Rio - Mano Menezes vai estrear hoje como técnico da seleção brasileira, em amistoso contra os Estados Unidos, em Nova Jersey. Mas, antes mesmo do primeiro compromisso pela equipe, sua vida já mudou. Muitos dizem que seu cargo é tão ou mais importante que o de presidente da República. Apesar dos poucos dias de trabalho em seu novo desafio, Mano já sentiu o quanto passou a ser cobiçado: participou do Programa do Jô, entre outros, e viu aumentar o assédio da mídia e dos torcedores ao assistir in loco aos jogos entre São Paulo e Internacional, na última quinta, no Morumbi, e entre Flamengo e Vasco, há nove dias, no Maracanã.

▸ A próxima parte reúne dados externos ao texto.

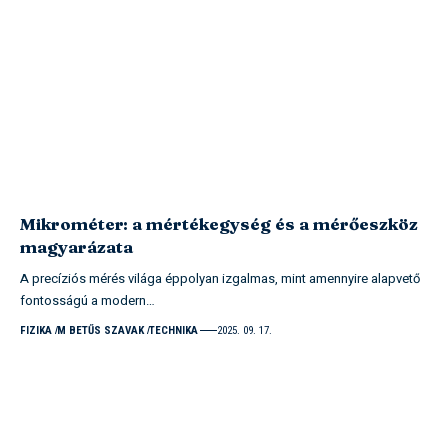
Mikrométer: a mértékegység és a mérőeszköz
magyarázata
A precíziós mérés világa éppolyan izgalmas, mint amennyire alapvető
fontosságú a modern…
FIZIKA
M BETŰS SZAVAK
TECHNIKA
2025. 09. 17.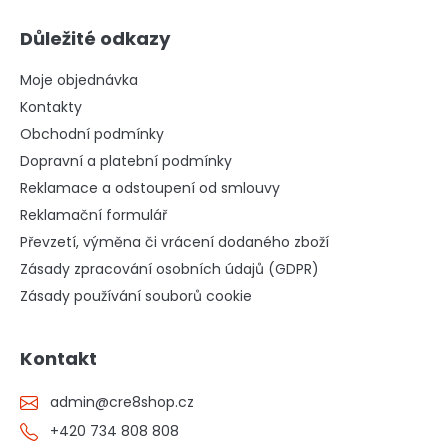
Důležité odkazy
Moje objednávka
Kontakty
Obchodní podmínky
Dopravní a platební podmínky
Reklamace a odstoupení od smlouvy
Reklamační formulář
Převzetí, výměna či vrácení dodaného zboží
Zásady zpracování osobních údajů (GDPR)
Zásady používání souborů cookie
Kontakt
admin
@
cre8shop.cz
+420 734 808 808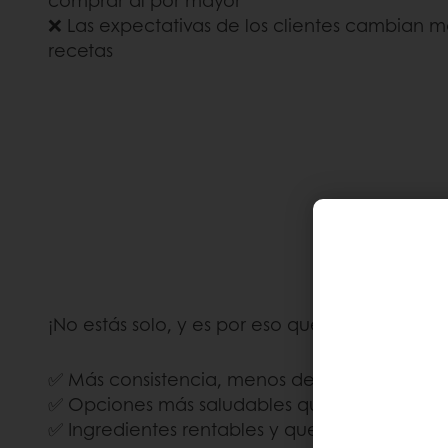
comprar al por may
❌ Las expectativas de los clientes cambian m
recetas
¡No estás solo, y es por eso que estamos aquí
✅ Más consistencia, menos desperdicio
✅ Opciones más saludables que a los cliente
✅ Ingredientes rentables y que ahorran tiem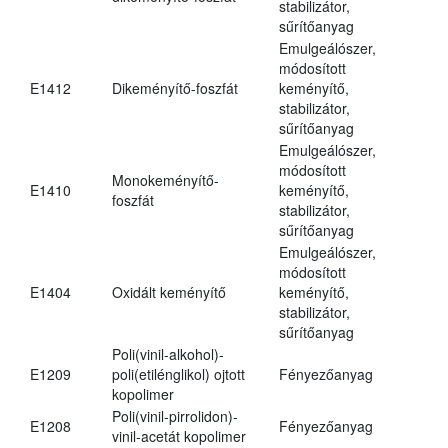
stabilizátor,
sűrítőanyag
Emulgeálószer,
módosított
E1412
Dikeményítő-foszfát
keményítő,
stabilizátor,
sűrítőanyag
Emulgeálószer,
módosított
Monokeményítő-
E1410
keményítő,
foszfát
stabilizátor,
sűrítőanyag
Emulgeálószer,
módosított
E1404
Oxidált keményítő
keményítő,
stabilizátor,
sűrítőanyag
Poli(vinil-alkohol)-
E1209
poli(etilénglikol) ojtott
Fényezőanyag
kopolimer
Poli(vinil-pirrolidon)-
E1208
Fényezőanyag
vinil-acetát kopolimer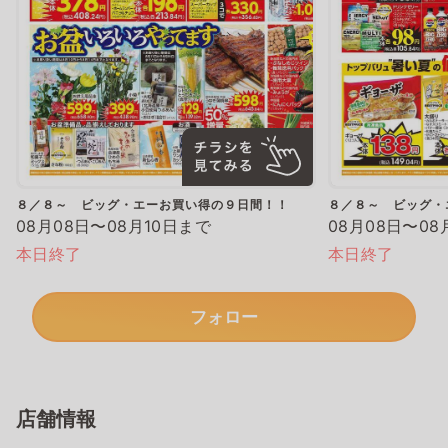
８／８～ ビッグ・エーお買い得の９日間！！
８／８～ ビッグ・
08月08日〜08月10日まで
08月08日〜08
本日終了
本日終了
フォロー
店舗情報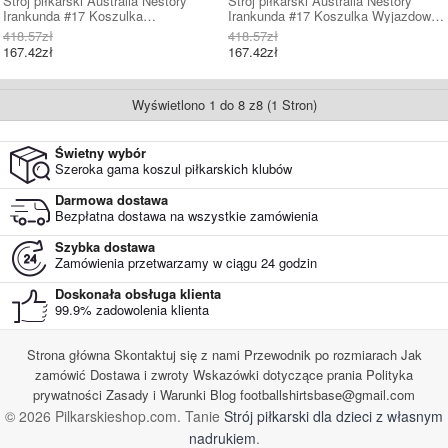
Strój piłkarski Australia Nestory
Strój piłkarski Australia Nestory
Irankunda #17 Koszulka
Irankunda #17 Koszulka Wyjazdowej
Podstawowej damskie MŚ 2026
damskie MŚ 2026 Krótki Rękaw
418.57zł
418.57zł
Krótki Rękaw
167.42zł
167.42zł
Wyświetlono 1 do 8 z8 (1 Stron)
Świetny wybór
Szeroka gama koszul piłkarskich klubów
Darmowa dostawa
Bezpłatna dostawa na wszystkie zamówienia
Szybka dostawa
Zamówienia przetwarzamy w ciągu 24 godzin
Doskonała obsługa klienta
99.9% zadowolenia klienta
Strona główna
Skontaktuj się z nami
Przewodnik po rozmiarach
Jak
zamówić
Dostawa i zwroty
Wskazówki dotyczące prania
Polityka
prywatności
Zasady i Warunki
Blog
footballshirtsbase@gmail.com
© 2026 Pilkarskieshop.com. Tanie
Strój piłkarski dla dzieci z własnym
nadrukiem
.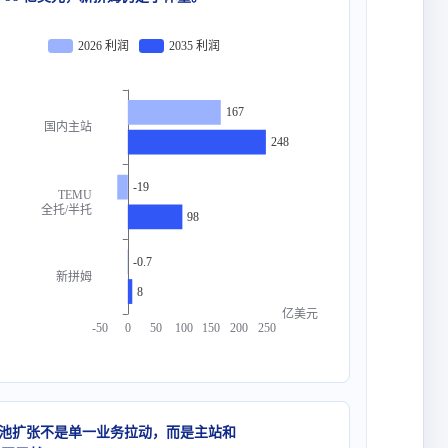
2026 利润
2035 利润
167
国内主站
248
-19
TEMU
全托/半托
98
-0.7
新拼姆
8
亿美元
-50
0
50
100
150
200
250
池扩张不是单一业务拉动，而是主站和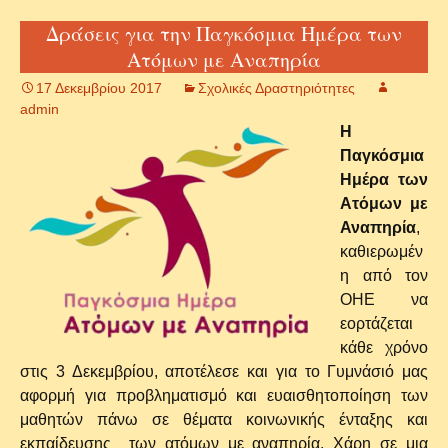
Δράσεις για την Παγκόσμια Ημέρα των
Ατόμων με Αναπηρία
17 Δεκεμβρίου 2017
Σχολικές Δραστηριότητες
admin
Η
Παγκόσμια
Ημέρα των
Ατόμων με
Αναπηρία
,
καθιερωμέν
η από τον
ΟΗΕ να
εορτάζεται
κάθε χρόνο
στις 3 Δεκεμβρίου, αποτέλεσε και για το Γυμνάσιό μας
αφορμή για προβληματισμό και ευαισθητοποίηση των
μαθητών πάνω σε θέματα κοινωνικής ένταξης και
εκπαίδευσης των ατόμων με αναπηρία. Χάρη σε μια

Ser técnico da seleção traz dinheiro, fama e abre muitas portas, especialmente para quem for bem. Mas também há um preço a se pagar. A pressão é muito grande, a cobrança idem, e a família e os amigos ficam em segundo plano. O último técnico do Brasil, Dunga, é exemplo perfeito do quanto a função é desgastante. Num dia é exaltado, no outro torna-se o inimigo público número 1. Dunga aumentou sua renda ao participar de diversas propagandas, recebeu elogios pelos títulos da Copa América e da Copa das Confederações, mas saiu com a imagem arranhada por causa da eliminação diante da Holanda na Copa do Mundo da África do Sul, do seu temperamento explosivo e da inabilidade no trato com a imprensa.
Provável figura mais identificada com a seleção, Mário Jorge Lobo Zagallo sabe como ninguém o que significa comandar o time de futebol mais conhecido e respeitado do mundo. ''Você fica sendo o alvo. A vida pessoal fica um pouco prejudicada, mas é uma troca. Tem de ser o sonho de todo profissional. A seleção abre um campo de trabalho muito grande'', disse Zagallo, técnico campeão do mundo em 1970.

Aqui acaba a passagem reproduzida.